The results of a small phase I study of SENTI-202, a first-in-class chimeric antigen receptor natural killer (NK) cell therapy, showed it was effective in eliciting a complete remission in several patients with AML who had not responded to or had relapsed after prior treatments. All complete responses were ongoing with a maximum follow-up of more than 8 months, and three patients received a bone marrow transplant after treatment with the cell therapy. The study, which was conducted by Strickland et al, was presented during the 2025 American Association for Cancer Research Annual Meeting (Abstract CT014).
Study Methodology
In the SENTI-202-101 clinical trial, the researchers enrolled nine patients with relapsed or refractory AML. As of the data cutoff, the patients had received at least one cycle of the cell-based therapy. The patients underwent lymphodepleting chemotherapy before being infused with three to five doses of 1 billion of 1.5 billon CAR nuclear killer cells given in 28-day cycles. No dose-limiting toxicities were observed, and the maximum tolerated dose was not reached. The preliminary recommended phase II dose was established as three doses of 1.5 billion cells per cycle.
Key Results
At the time of analysis, seven of the nine patients were evaluable for best overall response, with the remaining two patients continuing on treatment after experiencing disease reduction after completing the first treatment cycle. Four of the seven patients experienced a complete remission, all with no evidence of measurable residual disease (three with full and one with partial hematologic recovery), and a fifth patient experienced a morphologic leukemia-free state (blast reduction below 5% without platelet and neutrophil count recovery). All complete responses were ongoing with a maximum follow-up of more than 8 months, and three patients received a bone marrow transplant after treatment with the cell-based therapy.
KEY POINTS
- Several patients with AML treated with the cell-based therapy SENTI-202 experienced a complete remission after not responding to or relapsing after other treatments.
- All complete responses were ongoing with a maximum follow-up of more than 8 months, and three patients received a bone marrow transplant after the cell-based therapy.
- The study is ongoing to further evaluate the safety and efficacy of SENTI-202.

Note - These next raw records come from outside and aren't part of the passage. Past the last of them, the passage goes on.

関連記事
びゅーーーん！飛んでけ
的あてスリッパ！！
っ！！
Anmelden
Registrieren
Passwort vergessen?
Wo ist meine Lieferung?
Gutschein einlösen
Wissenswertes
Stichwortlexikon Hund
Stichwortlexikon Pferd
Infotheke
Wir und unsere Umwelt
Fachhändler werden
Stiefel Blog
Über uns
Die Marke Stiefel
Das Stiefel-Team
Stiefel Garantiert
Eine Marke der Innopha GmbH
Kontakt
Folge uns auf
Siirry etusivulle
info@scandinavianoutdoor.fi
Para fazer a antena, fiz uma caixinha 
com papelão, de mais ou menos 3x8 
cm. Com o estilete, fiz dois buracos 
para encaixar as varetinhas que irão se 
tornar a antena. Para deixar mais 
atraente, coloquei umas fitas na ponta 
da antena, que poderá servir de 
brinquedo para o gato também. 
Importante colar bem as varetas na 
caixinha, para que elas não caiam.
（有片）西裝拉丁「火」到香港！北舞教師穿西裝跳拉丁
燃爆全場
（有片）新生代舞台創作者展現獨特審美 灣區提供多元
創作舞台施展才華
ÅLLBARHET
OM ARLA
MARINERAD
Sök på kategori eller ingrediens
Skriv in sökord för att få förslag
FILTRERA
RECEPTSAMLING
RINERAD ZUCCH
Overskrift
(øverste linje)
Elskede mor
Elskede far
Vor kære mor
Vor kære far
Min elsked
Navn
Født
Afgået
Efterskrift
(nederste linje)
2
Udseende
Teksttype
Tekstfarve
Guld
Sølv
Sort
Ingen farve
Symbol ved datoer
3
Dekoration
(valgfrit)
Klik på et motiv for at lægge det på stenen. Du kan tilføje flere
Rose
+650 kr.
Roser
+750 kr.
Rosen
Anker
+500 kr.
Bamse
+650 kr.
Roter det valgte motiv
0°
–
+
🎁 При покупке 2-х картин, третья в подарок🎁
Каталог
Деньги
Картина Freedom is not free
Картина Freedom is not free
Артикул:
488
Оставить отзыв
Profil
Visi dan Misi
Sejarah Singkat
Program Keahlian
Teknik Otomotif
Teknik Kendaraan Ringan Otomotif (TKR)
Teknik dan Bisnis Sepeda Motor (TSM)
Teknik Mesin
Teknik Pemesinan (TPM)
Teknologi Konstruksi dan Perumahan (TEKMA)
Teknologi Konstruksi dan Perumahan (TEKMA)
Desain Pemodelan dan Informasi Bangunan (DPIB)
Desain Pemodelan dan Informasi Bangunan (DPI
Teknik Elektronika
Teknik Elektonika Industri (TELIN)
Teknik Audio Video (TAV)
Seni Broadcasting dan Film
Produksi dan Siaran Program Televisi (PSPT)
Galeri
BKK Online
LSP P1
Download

Interim clinical data from the ongoing phase I study showed a well-tolerated safety profile for SENTI-202 administered after lymphodepletion. Four patients reported grade 3 or higher febrile neutropenia and decreased platelet count, and two patients reported grade 3 anemia and abdominal pain, but these side effects were deemed unrelated to the cell-based therapy or resulting from the lymphodepleting chemotherapy in all patients except one. No grade 5 adverse events were observed.

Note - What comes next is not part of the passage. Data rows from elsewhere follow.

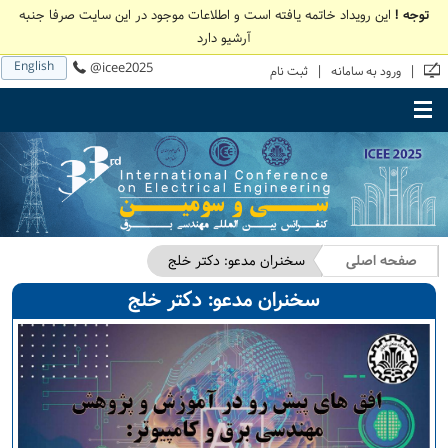
توجه !
این رویداد خاتمه یافته است و اطلاعات موجود در این سایت صرفا جنبه
آرشیو دارد
English
@icee2025
|
|
ورود به سامانه
ثبت نام
Toggle main menu visibility
صفحه اصلی
سخنران مدعو: دکتر خلج
سخنران مدعو: دکتر خلج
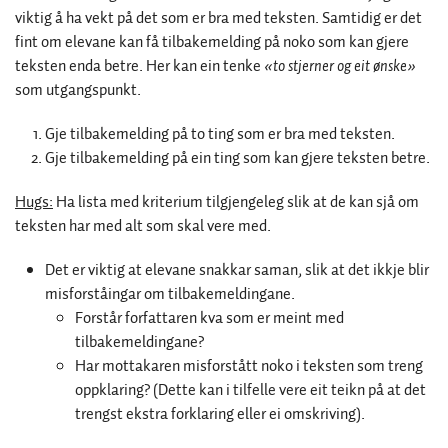
viktig å ha vekt på det som er bra med teksten. Samtidig er det
fint om elevane kan få tilbakemelding på noko som kan gjere
teksten enda betre. Her kan ein tenke
«to stjerner og eit ønske»
som utgangspunkt.
Gje tilbakemelding på to ting som er bra med teksten.
Gje tilbakemelding på ein ting som kan gjere teksten betre.
Hugs:
Ha lista med kriterium tilgjengeleg slik at de kan sjå om
teksten har med alt som skal vere med.
Det er viktig at elevane snakkar saman, slik at det ikkje blir
misforståingar om tilbakemeldingane.
Forstår forfattaren kva som er meint med
tilbakemeldingane?
Har mottakaren misforstått noko i teksten som treng
oppklaring? (Dette kan i tilfelle vere eit teikn på at det
trengst ekstra forklaring eller ei omskriving).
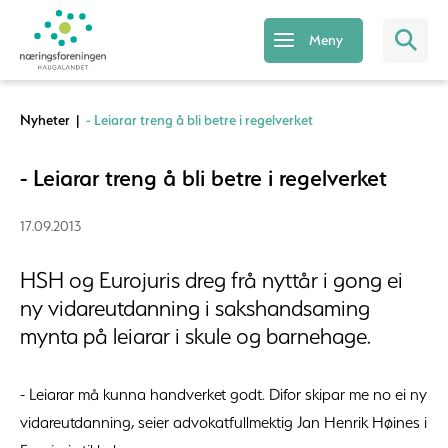
Meny
Nyheter
|
- Leiarar treng å bli betre i regelverket
- Leiarar treng å bli betre i regelverket
17.09.2013
HSH og Eurojuris dreg frå nyttår i gong ei
ny vidareutdanning i sakshandsaming
mynta på leiarar i skule og barnehage.
- Leiarar må kunna handverket godt. Difor skipar me no ei ny
vidareutdanning, seier advokatfullmektig Jan Henrik Høines i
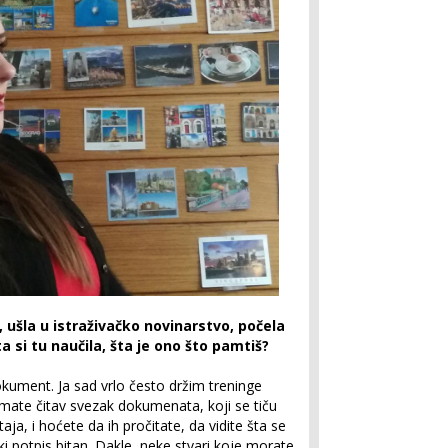
 ušla u istraživačko novinarstvo, počela
ta si tu naučila, šta je ono što pamtiš?
okument. Ja sad vrlo često držim treninge
imate čitav svezak dokumenata, koji se tiču
aja, i hoćete da ih pročitate, da vidite šta se
i potpis bitan. Dakle, neke stvari koje morate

Limitations of the study include its small sample size, short follow-up, and lack of direct comparison to existing treatments. The study is continuing to enroll additional patients at the preliminary recommended phase II dose to further evaluate the safety and efficacy of SENTI-202.
Clinical Significance
“The deep and durable responses observed in patients for whom we have follow-up data are impressive,” said Stephen A. Strickland, Jr, MD, MSCI, Director of Leukemia Research at Sarah Cannon Research Institute, and first author of this study, in a statement. “We are hopeful this can be a new type of treatment for AML patients where the unmet medical need is extremely high.... There are very few ‘clean’ cancer targets that are only expressed on cancer cells but not on healthy cells. The logic-gating technology potentially solves this issue by recognizing one or more cancer targets to trigger deeper cancer killing while recognizing healthy cells to prevent them from being affected.”
Disclosure: Funding for this study was provided by Senti Biosciences, makers of SENTI-202, and the California Institute for Regenerative Medicine. Dr. Strickland reported no conflicts of interest.